Given these entries, repeat exactly the lines starting with the one that has "The Details" and going on through the one that has "improve readability and", both included, but none of the pictures.
[[ The data, beginning ]]
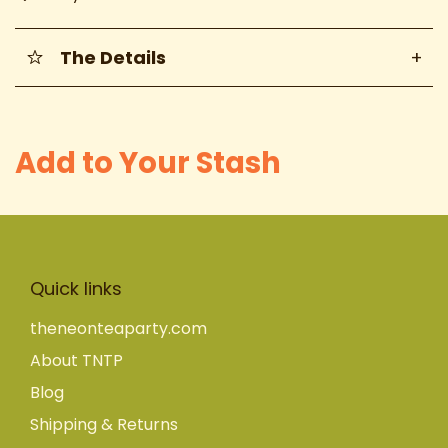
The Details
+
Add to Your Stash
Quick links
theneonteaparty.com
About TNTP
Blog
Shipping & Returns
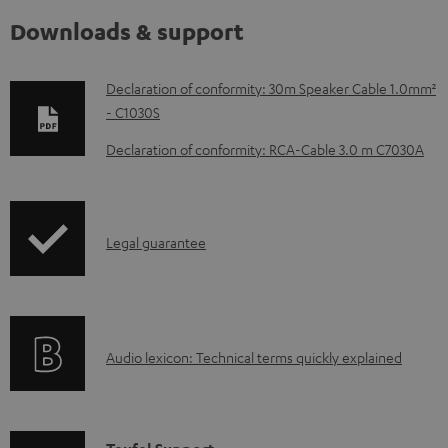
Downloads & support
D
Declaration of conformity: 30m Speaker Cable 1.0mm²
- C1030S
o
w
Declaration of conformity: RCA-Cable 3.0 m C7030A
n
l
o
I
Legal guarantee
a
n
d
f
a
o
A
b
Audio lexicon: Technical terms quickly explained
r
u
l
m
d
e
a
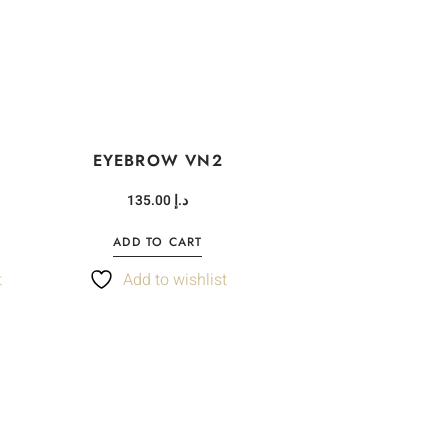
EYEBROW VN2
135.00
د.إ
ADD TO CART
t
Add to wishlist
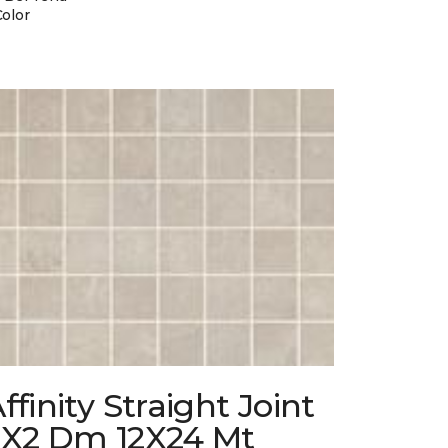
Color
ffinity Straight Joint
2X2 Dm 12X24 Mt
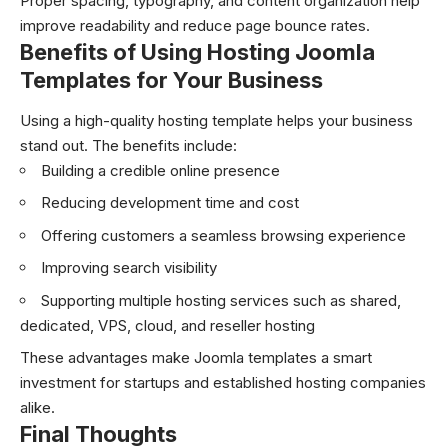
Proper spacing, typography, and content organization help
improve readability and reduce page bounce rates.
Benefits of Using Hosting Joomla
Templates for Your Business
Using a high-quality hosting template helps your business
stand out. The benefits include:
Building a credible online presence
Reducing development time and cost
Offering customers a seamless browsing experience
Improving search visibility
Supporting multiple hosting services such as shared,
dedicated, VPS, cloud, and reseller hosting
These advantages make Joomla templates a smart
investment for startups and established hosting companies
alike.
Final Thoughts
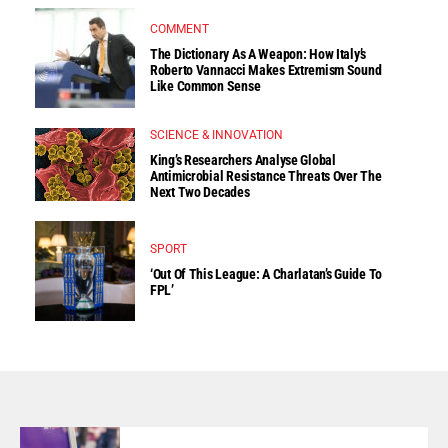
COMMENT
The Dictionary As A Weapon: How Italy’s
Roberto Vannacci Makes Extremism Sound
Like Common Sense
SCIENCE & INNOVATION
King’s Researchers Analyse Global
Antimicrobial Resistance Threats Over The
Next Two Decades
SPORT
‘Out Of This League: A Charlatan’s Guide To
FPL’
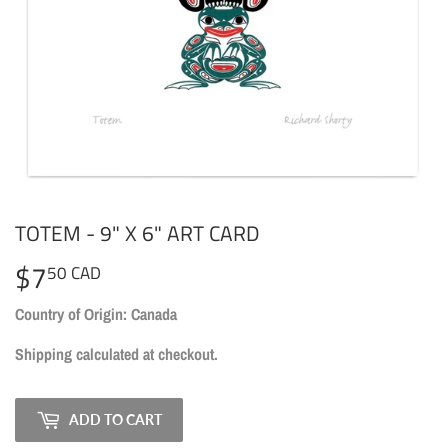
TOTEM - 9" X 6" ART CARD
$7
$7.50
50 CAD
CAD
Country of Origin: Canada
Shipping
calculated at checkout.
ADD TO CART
[[ The data, end ]]
[[ The data, beginning ]]
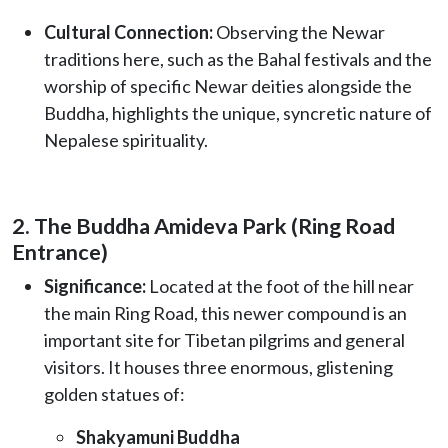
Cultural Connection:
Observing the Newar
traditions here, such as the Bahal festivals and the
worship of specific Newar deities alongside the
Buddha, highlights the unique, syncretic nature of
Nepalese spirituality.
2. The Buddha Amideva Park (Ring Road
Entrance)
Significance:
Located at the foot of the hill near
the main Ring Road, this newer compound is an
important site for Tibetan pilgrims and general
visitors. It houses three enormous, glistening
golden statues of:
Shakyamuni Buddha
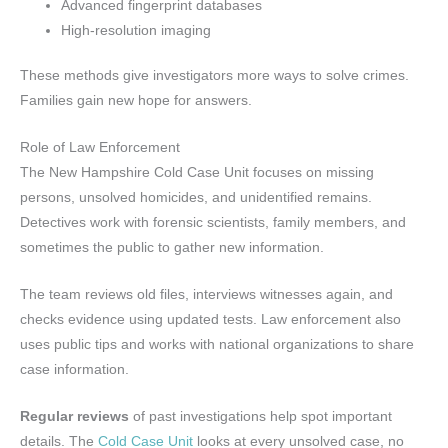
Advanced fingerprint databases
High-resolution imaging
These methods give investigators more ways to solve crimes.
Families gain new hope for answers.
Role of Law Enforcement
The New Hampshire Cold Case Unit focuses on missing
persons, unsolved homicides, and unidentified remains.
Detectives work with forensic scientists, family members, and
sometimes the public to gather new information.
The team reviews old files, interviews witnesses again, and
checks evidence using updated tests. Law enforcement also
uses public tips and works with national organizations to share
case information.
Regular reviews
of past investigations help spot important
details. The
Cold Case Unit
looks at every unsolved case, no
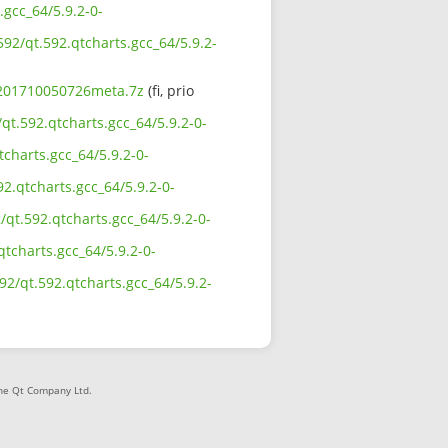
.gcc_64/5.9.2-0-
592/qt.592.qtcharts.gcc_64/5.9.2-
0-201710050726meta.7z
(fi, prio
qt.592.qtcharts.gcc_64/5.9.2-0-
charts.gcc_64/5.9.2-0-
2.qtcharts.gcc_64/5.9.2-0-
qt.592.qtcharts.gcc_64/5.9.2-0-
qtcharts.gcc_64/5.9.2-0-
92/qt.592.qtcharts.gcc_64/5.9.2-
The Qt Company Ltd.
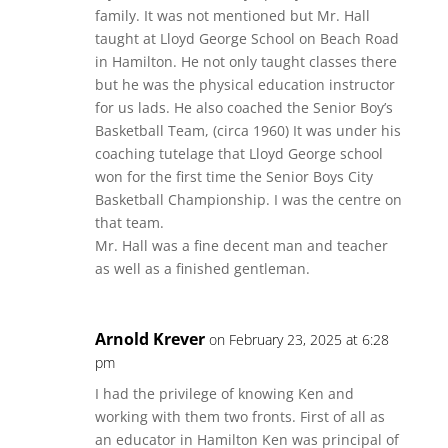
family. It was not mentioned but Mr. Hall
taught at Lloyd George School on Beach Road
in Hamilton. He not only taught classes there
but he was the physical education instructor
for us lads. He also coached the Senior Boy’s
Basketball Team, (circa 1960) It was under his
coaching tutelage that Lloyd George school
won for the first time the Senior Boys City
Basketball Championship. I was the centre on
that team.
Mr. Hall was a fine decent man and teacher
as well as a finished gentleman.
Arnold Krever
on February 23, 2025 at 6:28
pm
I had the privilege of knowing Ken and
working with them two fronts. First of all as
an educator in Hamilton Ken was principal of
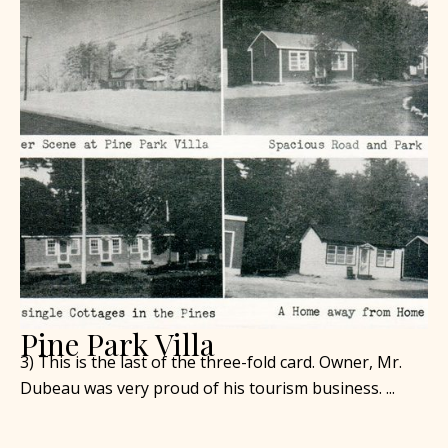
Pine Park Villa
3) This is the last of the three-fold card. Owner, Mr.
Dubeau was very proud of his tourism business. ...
[[ The data, end ]]
[[ The data, beginning ]]
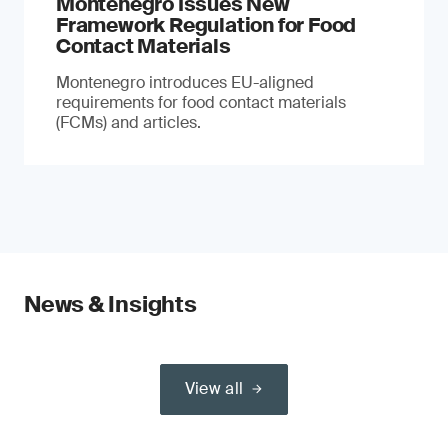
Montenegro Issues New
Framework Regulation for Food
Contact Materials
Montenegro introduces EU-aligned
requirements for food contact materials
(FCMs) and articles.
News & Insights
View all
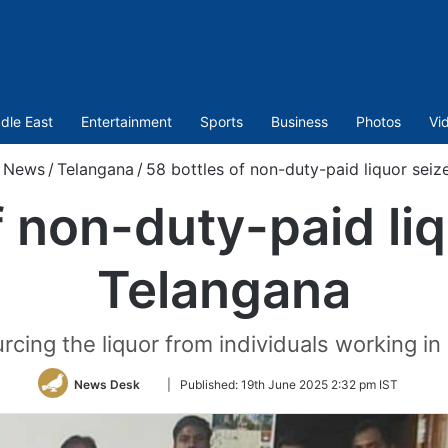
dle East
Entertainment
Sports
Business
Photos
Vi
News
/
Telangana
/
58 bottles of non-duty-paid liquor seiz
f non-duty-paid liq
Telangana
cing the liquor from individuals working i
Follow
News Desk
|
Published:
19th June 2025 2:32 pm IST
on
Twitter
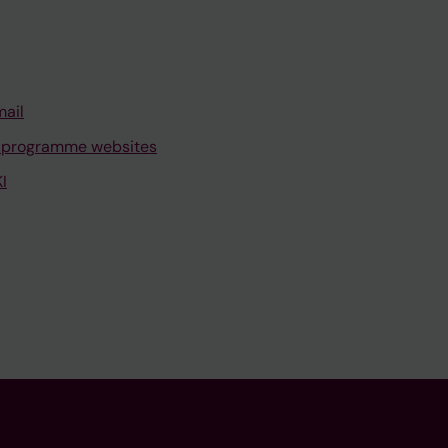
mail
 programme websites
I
[[ The data, end ]]
Response>
The Details
+
Add to Your Stash
Quick links
theneonteaparty.com
About TNTP
Blog
Shipping & Returns
Downloads & support
D
Declaration of conformity: 30m Speaker Cable 1.0mm²
- C1030S
o
w
Declaration of conformity: RCA-Cable 3.0 m C7030A
n
l
o
I
Legal guarantee
a
n
d
f
a
o
A
b
Audio lexicon: Technical terms quickly explained
r
u
l
m
d
e
a
EYEBROW VN2
135.00
د.إ
ADD TO CART
t
Add to wishlist
Color
ffinity Straight Joint
2X2 Dm 12X24 Mt
Proper spacing, typography, and content organization help
improve readability and reduce page bounce rates.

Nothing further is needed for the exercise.